Bindende uitspraak Kifid niet altijd voor iedereen bindend

De vraag of de deur naar de rechter voor financiële dienstverleners soms wel open mag staan en voor klanten nooit wordt actueel door een Grondwetswijziging

Het recht op een eerlijk proces voor een onafhankelijke en onpartijdige rechter wordt in de Grondwet opgenomen. Dit staat in een brief die minister Plasterk van Binnenlandse Zaken en Koninkrijksrelaties mede namens minister Opstelten van Veiligheid en Justitie aan de Eerste Kamer heeft gezonden.

In de huidige Grondwet staat dit uitgangspunt niet in algemene zin en expliciet opgenomen, al is het wel uitgangspunt voor wetgeving en praktijk.

Het kabinet geeft hiermee uitvoering aan de motie die de Eerste Kamer in 2012 aannam naar aanleiding van het rapport van de Staatscommissie. Het kabinet zal een voorstel tot Grondwetswijziging voorbereiden.

Nu is het voor een verzekerde onmogelijk om na een klachtbehandeling door de Geschillencommissie Kifid naar de rechter te stappen als zijn tegenpartij van tevoren heeft aangegeven het oordeel als bindend te accepteren. Alle bij het Verbond aangesloten verzekeraars beschouwen het oordeel van de commissie als bindend. Concreet betekent dit dat een consument alleen bij Kifid terecht kan als ook hij bij voorbaat verklaart zich bij de uitspraak neer te leggen. De vraag is of hiermee het klantbelang optimaal gediend is.

Een andere vraag is of dit artikel in het reglement van Kifid gehandhaafd kan worden als de grondwetswijziging een feit is. Luidt dat antwoord ontkennend dan zou het van stijl getuigen om die wijziging niet af te wachten en nu al op die wijziging te anticiperen door de klagende klant wat meer armslag te bieden dan deze nu heeft.

40% van het intermediair is niet bereid een uitspraak op voorhand als bindend te aanvaarden. Zij zouden bang zijn zich aan Kifid uit te leveren, luidde de reactie van voorzitter Edgar du Perron in AM.

Je zou het ook kunnen omdraaien en met evenveel recht de stelling verdedigen dat zij hun relaties niet aan de Geschillencommissie willen overleveren. Hoe dit ook zij, het doet geen recht aan de motieven van de 40% van het intermediair om hun keuze op deze manier te diskwalificeren.

Een geschil aanbrengen bij Kifid kan grote voordelen meebrengen voor de klant. De procedure verloopt sneller dan bij de rechter en bovenal weet deze zich verzekerd van een oordeel van experts. De leden van de Geschillencommissie zijn zeer goed ingevoerd in de financiële wereld, doorgaans beter dan de meer generalistisch ingestelde burgerlijke rechters.

Maar dat rechtvaardigt nog niet de bestaande tweedeling dat een klant van een ‘bindend accepterende’ financiële dienstverlener een beperktere rechtsgang heeft dan een klant van een partij die zich vooraf niet zodanig heeft vastgelegd.

Overigens is de klant bij bindend advies altijd aan de uitspraak gebonden terwijl de verzekeraar in bepaalde gevallen nog wel een escape heeft. Zo heeft Nationale-Nederlanden al aangekondigd naar de rechter te stappen als de einduitspraak gelijkluidend is aan de tussenuitspraak met betrekking tot de eerste kosten van haar beleggingsverzekering.
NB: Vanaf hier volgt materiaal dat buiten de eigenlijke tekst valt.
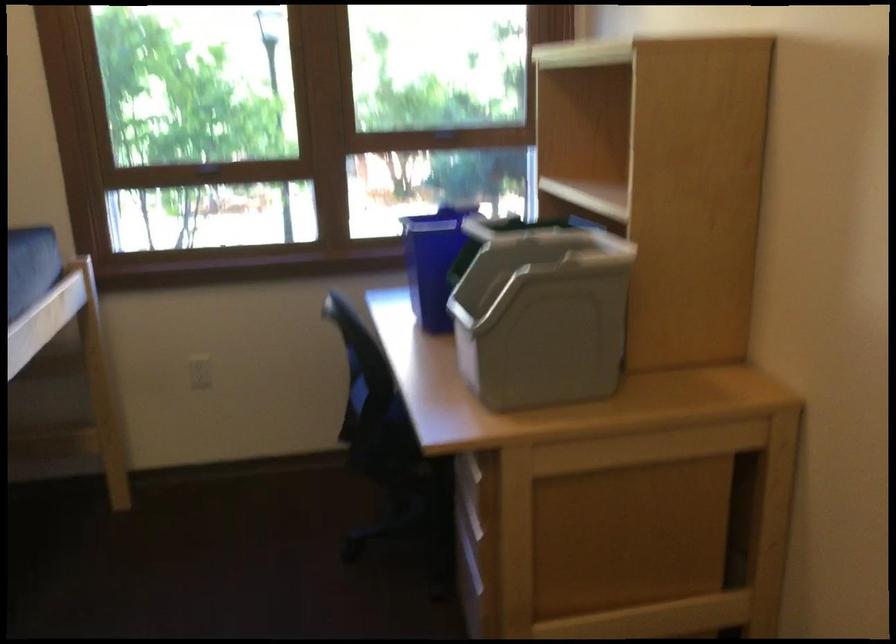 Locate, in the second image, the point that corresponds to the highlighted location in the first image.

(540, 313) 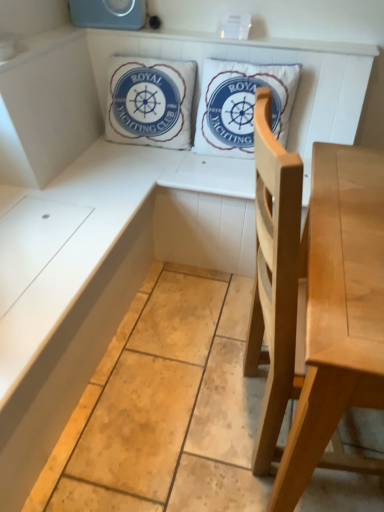 In order to face white cotton pillow at upper center, which appears as the second pillow when viewed from the left, should I rotate leftwards or rightwards?

It's best to rotate right around 6.708 degrees.

I want to click on light wood chair at center, so click(316, 302).

What do you see at coordinates (150, 101) in the screenshot?
I see `white cotton cushion at upper center, the 2th pillow when ordered from right to left` at bounding box center [150, 101].

Find the location of a particular element. This screenshot has height=512, width=384. white cotton pillow at upper center, which is the first pillow in right-to-left order is located at coordinates (241, 105).

Is white cotton cushion at upper center, the 1th pillow from the left, wider than light wood chair at center?

Incorrect, the width of white cotton cushion at upper center, the 1th pillow from the left, does not surpass that of light wood chair at center.

Can you confirm if white cotton cushion at upper center, the 1th pillow from the left, is positioned to the right of light wood chair at center?

In fact, white cotton cushion at upper center, the 1th pillow from the left, is to the left of light wood chair at center.

Considering the sizes of white cotton cushion at upper center, the 2th pillow when ordered from right to left, and light wood chair at center in the image, is white cotton cushion at upper center, the 2th pillow when ordered from right to left, taller or shorter than light wood chair at center?

Considering their sizes, white cotton cushion at upper center, the 2th pillow when ordered from right to left, has less height than light wood chair at center.

Choose the correct answer: Is white cotton cushion at upper center, the 1th pillow from the left, inside light wood chair at center or outside it?

white cotton cushion at upper center, the 1th pillow from the left, is not inside light wood chair at center, it's outside.

Visually, is light wood chair at center positioned to the left or to the right of white cotton cushion at upper center, the 1th pillow from the left?

From the image, it's evident that light wood chair at center is to the right of white cotton cushion at upper center, the 1th pillow from the left.

Is light wood chair at center directly adjacent to white cotton cushion at upper center, the 1th pillow from the left?

No, light wood chair at center is not with white cotton cushion at upper center, the 1th pillow from the left.

From a real-world perspective, starting from the light wood chair at center, which pillow is the 1st one vertically above it? Please provide its 2D coordinates.

[(150, 101)]

Is light wood chair at center wider or thinner than white cotton cushion at upper center, the 1th pillow from the left?

light wood chair at center is wider than white cotton cushion at upper center, the 1th pillow from the left.

Does white cotton pillow at upper center, which is the first pillow in right-to-left order, touch light wood chair at center?

There is a gap between white cotton pillow at upper center, which is the first pillow in right-to-left order, and light wood chair at center.

Is white cotton pillow at upper center, which is the first pillow in right-to-left order, facing away from light wood chair at center?

white cotton pillow at upper center, which is the first pillow in right-to-left order, does not have its back to light wood chair at center.

Considering the points (298, 73) and (297, 490), which point is behind, point (298, 73) or point (297, 490)?

Point (298, 73)

Who is shorter, white cotton pillow at upper center, which appears as the second pillow when viewed from the left, or light wood chair at center?

Standing shorter between the two is white cotton pillow at upper center, which appears as the second pillow when viewed from the left.

How far apart are white cotton pillow at upper center, which appears as the second pillow when viewed from the left, and white cotton cushion at upper center, the 2th pillow when ordered from right to left?

They are 8.98 inches apart.

Between white cotton pillow at upper center, which is the first pillow in right-to-left order, and white cotton cushion at upper center, the 1th pillow from the left, which one is positioned in front?

Positioned in front is white cotton pillow at upper center, which is the first pillow in right-to-left order.

Which object is positioned more to the right, white cotton pillow at upper center, which appears as the second pillow when viewed from the left, or white cotton cushion at upper center, the 2th pillow when ordered from right to left?

Positioned to the right is white cotton pillow at upper center, which appears as the second pillow when viewed from the left.

From the image's perspective, who appears lower, white cotton pillow at upper center, which appears as the second pillow when viewed from the left, or white cotton cushion at upper center, the 1th pillow from the left?

white cotton pillow at upper center, which appears as the second pillow when viewed from the left.

Is white cotton cushion at upper center, the 2th pillow when ordered from right to left, looking in the opposite direction of white cotton pillow at upper center, which appears as the second pillow when viewed from the left?

No, white cotton cushion at upper center, the 2th pillow when ordered from right to left,'s orientation is not away from white cotton pillow at upper center, which appears as the second pillow when viewed from the left.

This screenshot has height=512, width=384. In order to click on pillow that appears above the white cotton cushion at upper center, the 1th pillow from the left (from a real-world perspective) in this screenshot , I will do `click(241, 105)`.

From the image's perspective, who appears lower, white cotton cushion at upper center, the 2th pillow when ordered from right to left, or white cotton pillow at upper center, which appears as the second pillow when viewed from the left?

white cotton pillow at upper center, which appears as the second pillow when viewed from the left, is shown below in the image.

Is white cotton cushion at upper center, the 2th pillow when ordered from right to left, behind white cotton pillow at upper center, which is the first pillow in right-to-left order?

Yes.

From a real-world perspective, between light wood chair at center and white cotton pillow at upper center, which is the first pillow in right-to-left order, who is vertically lower?

light wood chair at center is physically lower.

From the image's perspective, who appears lower, light wood chair at center or white cotton pillow at upper center, which appears as the second pillow when viewed from the left?

light wood chair at center is shown below in the image.

Can you confirm if light wood chair at center is positioned to the left of white cotton pillow at upper center, which appears as the second pillow when viewed from the left?

No.

Can you tell me how much light wood chair at center and white cotton pillow at upper center, which appears as the second pillow when viewed from the left, differ in facing direction?

There is a 106-degree angle between the facing directions of light wood chair at center and white cotton pillow at upper center, which appears as the second pillow when viewed from the left.

Where is `chair below the white cotton cushion at upper center, the 2th pillow when ordered from right to left (from a real-world perspective)`? chair below the white cotton cushion at upper center, the 2th pillow when ordered from right to left (from a real-world perspective) is located at coordinates (316, 302).

The image size is (384, 512). Find the location of `chair in front of the white cotton cushion at upper center, the 1th pillow from the left`. chair in front of the white cotton cushion at upper center, the 1th pillow from the left is located at coordinates (316, 302).

Estimate the real-world distances between objects in this image. Which object is closer to white cotton cushion at upper center, the 2th pillow when ordered from right to left, white cotton pillow at upper center, which is the first pillow in right-to-left order, or light wood chair at center?

The object closer to white cotton cushion at upper center, the 2th pillow when ordered from right to left, is white cotton pillow at upper center, which is the first pillow in right-to-left order.

Considering their positions, is light wood chair at center positioned further to white cotton pillow at upper center, which appears as the second pillow when viewed from the left, than white cotton cushion at upper center, the 1th pillow from the left?

light wood chair at center is positioned further to the anchor white cotton pillow at upper center, which appears as the second pillow when viewed from the left.

Based on their spatial positions, is white cotton cushion at upper center, the 1th pillow from the left, or light wood chair at center closer to white cotton pillow at upper center, which appears as the second pillow when viewed from the left?

Among the two, white cotton cushion at upper center, the 1th pillow from the left, is located nearer to white cotton pillow at upper center, which appears as the second pillow when viewed from the left.

When comparing their distances from white cotton cushion at upper center, the 1th pillow from the left, does light wood chair at center or white cotton pillow at upper center, which is the first pillow in right-to-left order, seem closer?

white cotton pillow at upper center, which is the first pillow in right-to-left order, is positioned closer to the anchor white cotton cushion at upper center, the 1th pillow from the left.

Considering their positions, is white cotton cushion at upper center, the 2th pillow when ordered from right to left, positioned closer to light wood chair at center than white cotton pillow at upper center, which is the first pillow in right-to-left order?

white cotton pillow at upper center, which is the first pillow in right-to-left order, is closer to light wood chair at center.

From the image, which object appears to be farther from light wood chair at center, white cotton pillow at upper center, which appears as the second pillow when viewed from the left, or white cotton cushion at upper center, the 1th pillow from the left?

white cotton cushion at upper center, the 1th pillow from the left.

Locate an element on the screen. The height and width of the screenshot is (512, 384). pillow between light wood chair at center and white cotton cushion at upper center, the 1th pillow from the left, from front to back is located at coordinates [241, 105]. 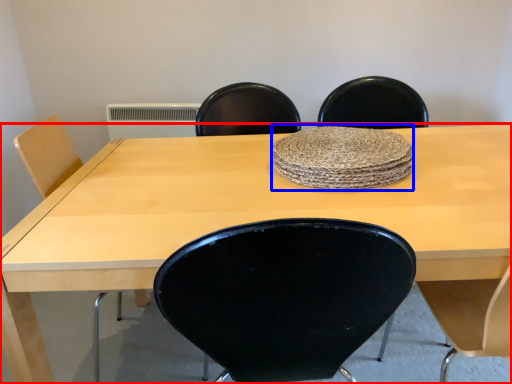 Question: Among these objects, which one is farthest to the camera, table (highlighted by a red box) or mat (highlighted by a blue box)?

Choices:
 (A) table
 (B) mat

Answer: (B) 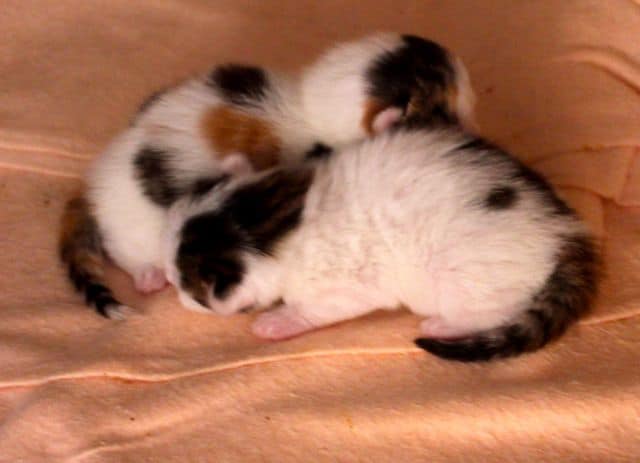 Where is `spot on blanket`? The height and width of the screenshot is (463, 640). spot on blanket is located at coordinates (45, 201), (490, 91). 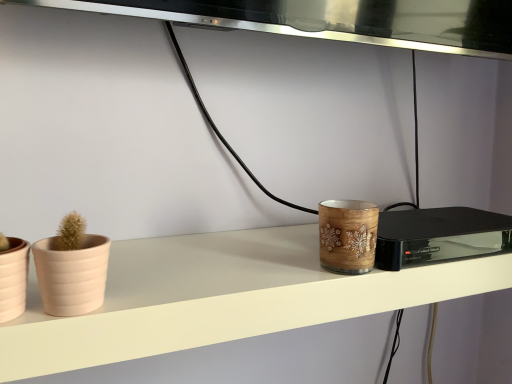 Question: From a real-world perspective, is matte pink flowerpot at left, which is the second flowerpot in right-to-left order, on beige matte flowerpot at left, positioned as the 2th flowerpot in left-to-right order?

Choices:
 (A) yes
 (B) no

Answer: (B)

Question: Considering the relative sizes of matte pink flowerpot at left, which is counted as the 1th flowerpot, starting from the left, and beige matte flowerpot at left, positioned as the 2th flowerpot in left-to-right order, in the image provided, is matte pink flowerpot at left, which is counted as the 1th flowerpot, starting from the left, thinner than beige matte flowerpot at left, positioned as the 2th flowerpot in left-to-right order,?

Choices:
 (A) no
 (B) yes

Answer: (A)

Question: Is matte pink flowerpot at left, which is counted as the 1th flowerpot, starting from the left, next to beige matte flowerpot at left, the first flowerpot from the right, and touching it?

Choices:
 (A) yes
 (B) no

Answer: (A)

Question: Is beige matte flowerpot at left, the first flowerpot from the right, at the back of matte pink flowerpot at left, which is the second flowerpot in right-to-left order?

Choices:
 (A) no
 (B) yes

Answer: (A)

Question: Is wooden candle holder at center wider or thinner than beige matte flowerpot at left, the first flowerpot from the right?

Choices:
 (A) thin
 (B) wide

Answer: (B)

Question: From a real-world perspective, is wooden candle holder at center above or below beige matte flowerpot at left, positioned as the 2th flowerpot in left-to-right order?

Choices:
 (A) below
 (B) above

Answer: (B)

Question: Is wooden candle holder at center taller or shorter than beige matte flowerpot at left, positioned as the 2th flowerpot in left-to-right order?

Choices:
 (A) short
 (B) tall

Answer: (B)

Question: From the image's perspective, is wooden candle holder at center located above or below beige matte flowerpot at left, positioned as the 2th flowerpot in left-to-right order?

Choices:
 (A) above
 (B) below

Answer: (A)

Question: Looking at the image, does wooden candle holder at center seem bigger or smaller compared to matte pink flowerpot at left, which is counted as the 1th flowerpot, starting from the left?

Choices:
 (A) small
 (B) big

Answer: (B)

Question: In the image, is wooden candle holder at center on the left side or the right side of matte pink flowerpot at left, which is counted as the 1th flowerpot, starting from the left?

Choices:
 (A) left
 (B) right

Answer: (B)

Question: In terms of height, does wooden candle holder at center look taller or shorter compared to matte pink flowerpot at left, which is the second flowerpot in right-to-left order?

Choices:
 (A) short
 (B) tall

Answer: (A)

Question: From a real-world perspective, relative to matte pink flowerpot at left, which is counted as the 1th flowerpot, starting from the left, is wooden candle holder at center vertically above or below?

Choices:
 (A) below
 (B) above

Answer: (A)

Question: Is point (194, 246) closer or farther from the camera than point (385, 268)?

Choices:
 (A) farther
 (B) closer

Answer: (A)

Question: Considering their positions, is wooden candle holder at center located in front of or behind wooden candle holder at center?

Choices:
 (A) behind
 (B) front

Answer: (B) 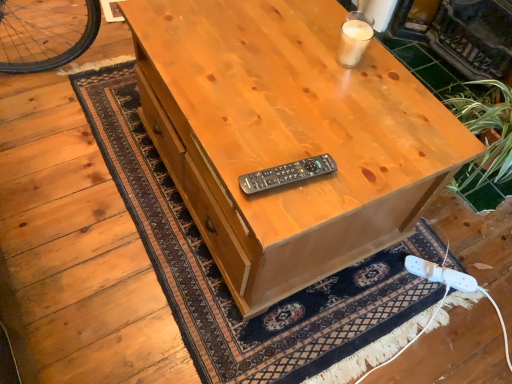 Question: Can you confirm if white plastic game controller at lower right is positioned to the left of black plastic remote at center?

Choices:
 (A) yes
 (B) no

Answer: (B)

Question: Is white plastic game controller at lower right next to black plastic remote at center?

Choices:
 (A) no
 (B) yes

Answer: (A)

Question: From a real-world perspective, is white plastic game controller at lower right beneath black plastic remote at center?

Choices:
 (A) no
 (B) yes

Answer: (B)

Question: Does white plastic game controller at lower right lie behind black plastic remote at center?

Choices:
 (A) yes
 (B) no

Answer: (A)

Question: Does white plastic game controller at lower right have a lesser width compared to black plastic remote at center?

Choices:
 (A) yes
 (B) no

Answer: (B)

Question: In terms of width, does white plastic game controller at lower right look wider or thinner when compared to black plastic remote at center?

Choices:
 (A) wide
 (B) thin

Answer: (A)

Question: Based on their sizes in the image, would you say white plastic game controller at lower right is bigger or smaller than black plastic remote at center?

Choices:
 (A) big
 (B) small

Answer: (A)

Question: Is white plastic game controller at lower right taller or shorter than black plastic remote at center?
Het Kifid-reglement is namelijk niet helemaal in balans waar het gaat om de rechten van consumenten enerzijds en financiële dienstverleners anderzijds. De consument die vooraf niet de bindendheid van de uitspraak aanvaardt kan niet met zijn klacht bij Kifid terecht. Financiële dienstverleners hoeven de uitspraak niet als bindend te aanvaarden (ook al hadden zij dat vooraf wel verklaard) als door de Geschillencommissie een bedrag wordt toegewezen dat hoger is dan € 100.000 of bij leden van Verbond en NVB hoger dan € 250.000. NN kan zelfs het hoger beroep bij Kifid overslaan en direct na de uitspraak van de Geschillencommissie naar de rechter als de uitspraak zo principieel is dat het gemoeide belang de 5 miljoen euro zal overschrijden.

Het gaat kortom te ver om de indruk te wekken dat een consument bij een ‘vooraf bindend accepterende’ financiële dienstverlener altijd beter af is. In elk geval geeft de Grondwetswijziging aan dat er geen onbalans mag bestaan tussen partijen als het gaat om het openstellen van de weg naar de rechter.